Neo-Keynesian Approach on Monetary Policy

Under most circumstances in modern industrial economies, neither the extreme Classical nor the extreme Keynesian conditions are likely to prevail. Wages do not decline readily in response to moderate amounts of unemployment-this rigidity of wages gives monetary policy a significant amount of influence over real income and employment.

Indeed, expansion stimulated by monetary policy is normally divided between an increase in employment and real output and an increase in the price level in proportions that depend on the existing volume of unutilized resources; the closer the economy is to full employment, the greater will be the increase in prices and the smaller will be the increase in output for a given expansionary impulse.

Moreover, the demand for money is responsive to interest rates but not infinitely elastic, as the ultra-Keynesian position implies. The conditions just described constitute the environment of the neo- Keynesian approach described by Smith in his article, "A Neo-Keynesian View of Monetary Policy," in which both monetary and fiscal policy can affect aggregate demand, and changes in aggregate demand can affect both real output and the price level.

The Smith paper is devoted largely to a detailed exposition of the various channels and mechanisms through which both kinds of policy affect output, employment, and so on, and the discussion is carried on with an eye toward the Keynesian-monetarist debate.

Neo-Keynesians think of monetary policy as working through several different channels; in fact, the channels are the same ones as those seen by the monetarists. It is on the efficacy of fiscal policy that the two sides diverge. Smith examines carefully the effects of pure fiscal policy changes on both flows of income and stocks of wealth, and the further implications of these effects for spending decisions.

He concludes that most of the available evidence indicates that fiscal policy is capable of having substantial effects on economic activity. Up to this point, most of the discussion of stabilization policy has taken place within the framework of a static, deterministic model-that is, one in which the intertemporal aspects of decisions play no role, and in which there are no random elements or any lack of knowledge concerning the structure of the system.

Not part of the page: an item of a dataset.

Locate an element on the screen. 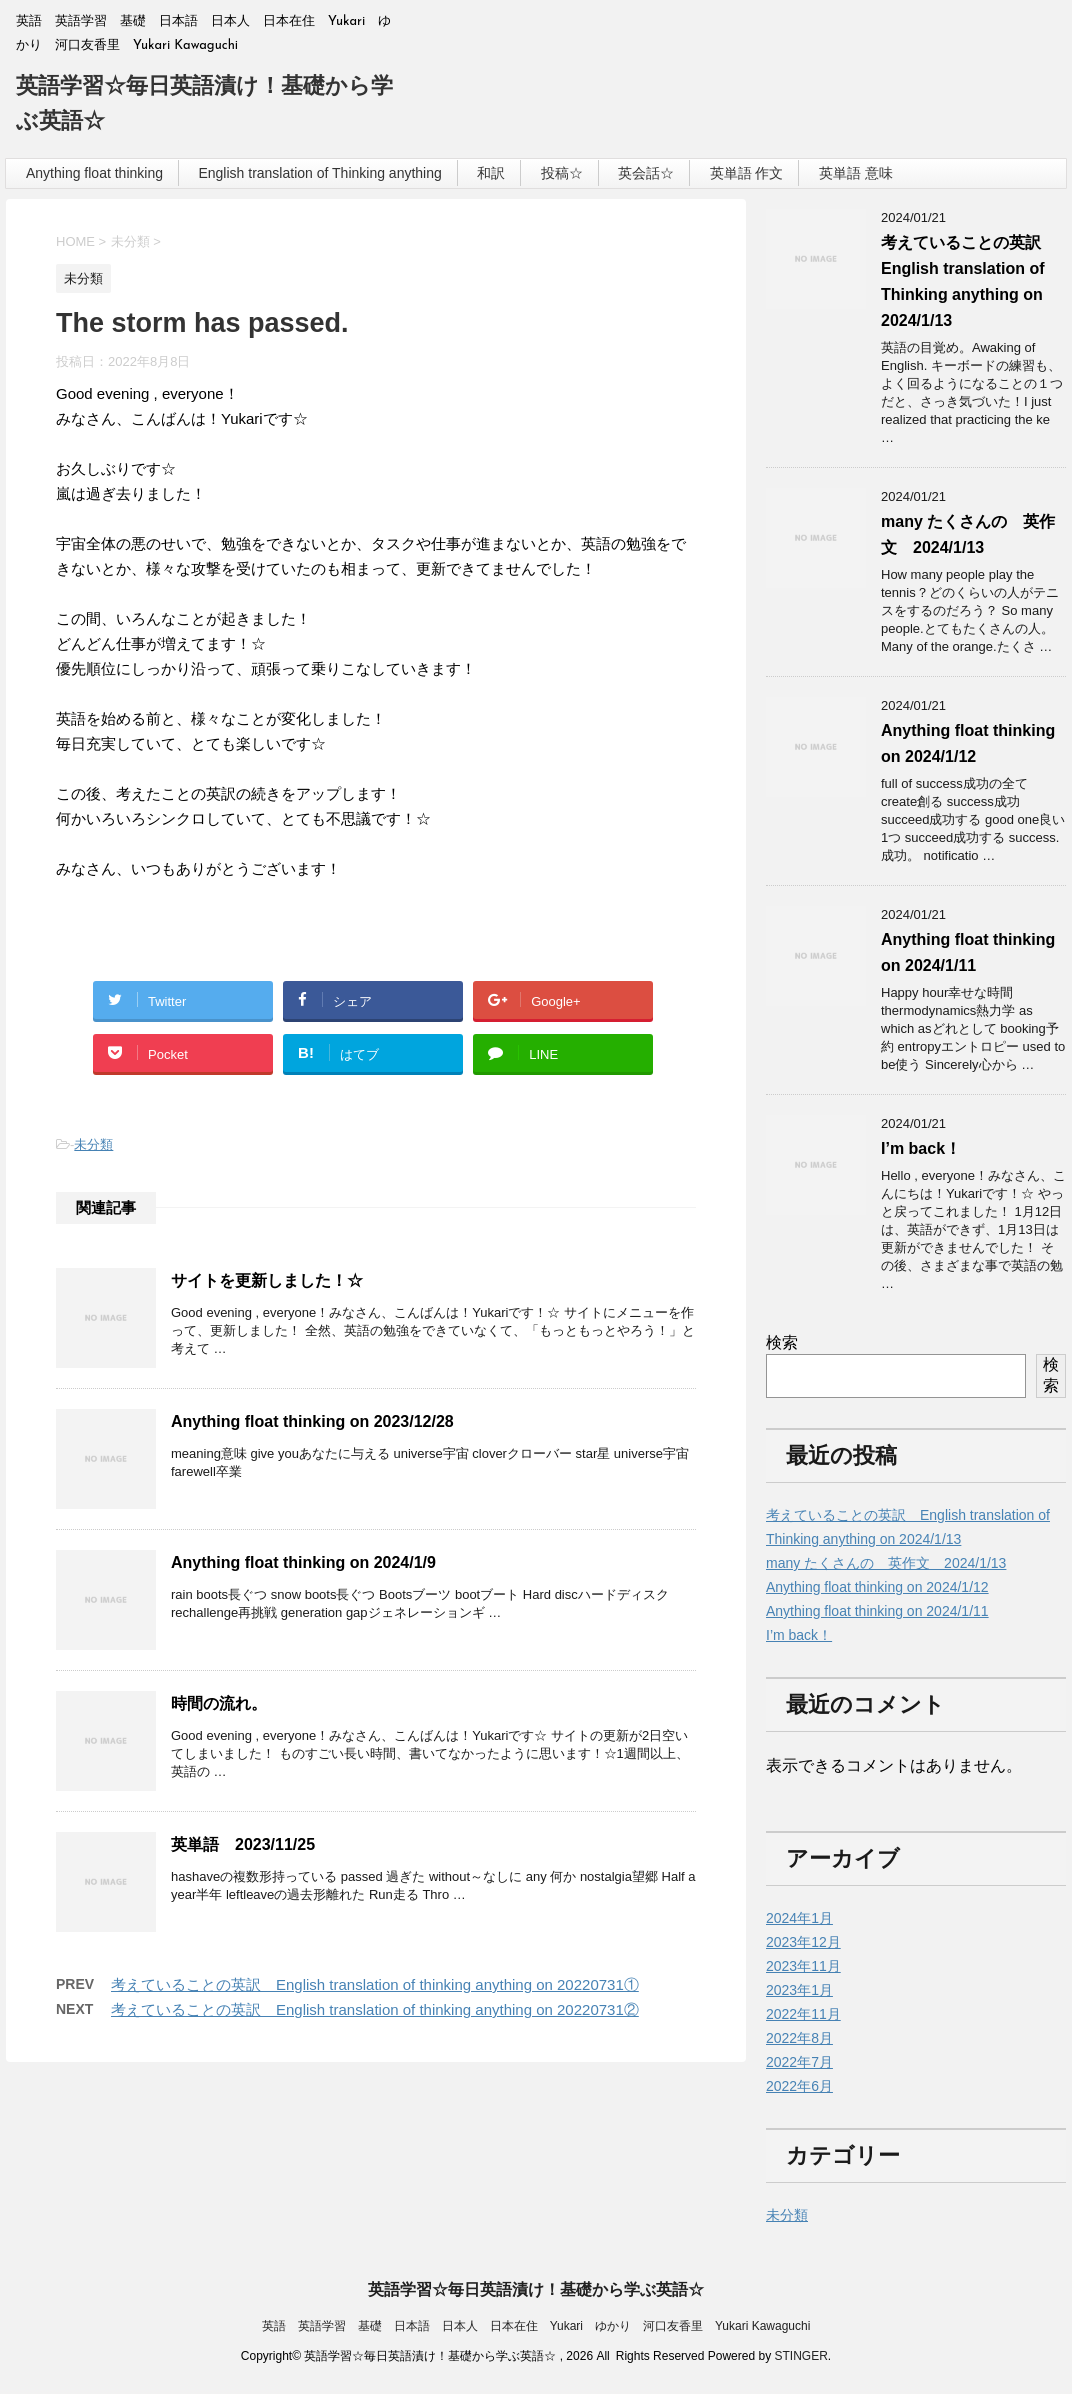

Unfortunately, this is not the framework in which the policy maker operates. He must make decisions concerning targets to be pursued and the amount of policy action needed, even though these decisions must be made in a context of considerable uncertainty about the exact structure of the economic system.

In his paper, "The Theory of Monetary Policy under Uncertainty," William Poole examines the implications of the presence of uncertainty for the choice of a monetary policy target. Poole's analysis is, of course, based on a number of simplifying assumptions - he takes income stabilization as the only ultimate policy goal, and assumes that the uncertainty concerns only the intercepts of the behavioral relationships in the structure, and not their slopes.

Nonetheless, he demonstrates quite convincingly that the choice of policy targets should be influenced by the relative degree of uncertainty present concerning the structure of different sub sectors of the economy, and not merely by opinions or evidence on the sizes of various elasticities in the structure.